__About this task__.
A word-for-word copy of all entries is required, without images.

__Dataset entries__.
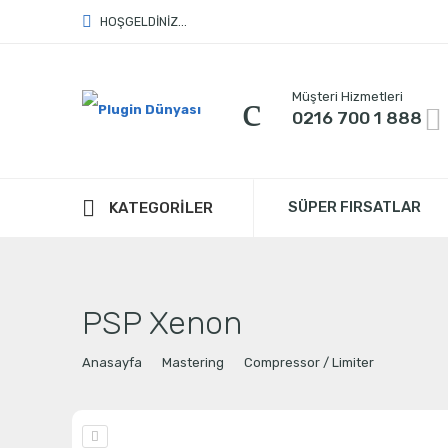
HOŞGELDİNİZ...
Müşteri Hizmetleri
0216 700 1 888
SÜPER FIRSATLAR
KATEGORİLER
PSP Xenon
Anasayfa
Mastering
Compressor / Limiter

__Answer to this task__.
HOŞGELDİNİZ...
Müşteri Hizmetleri
0216 700 1 888
SÜPER FIRSATLAR
KATEGORİLER
PSP Xenon
Anasayfa
Mastering
Compressor / Limiter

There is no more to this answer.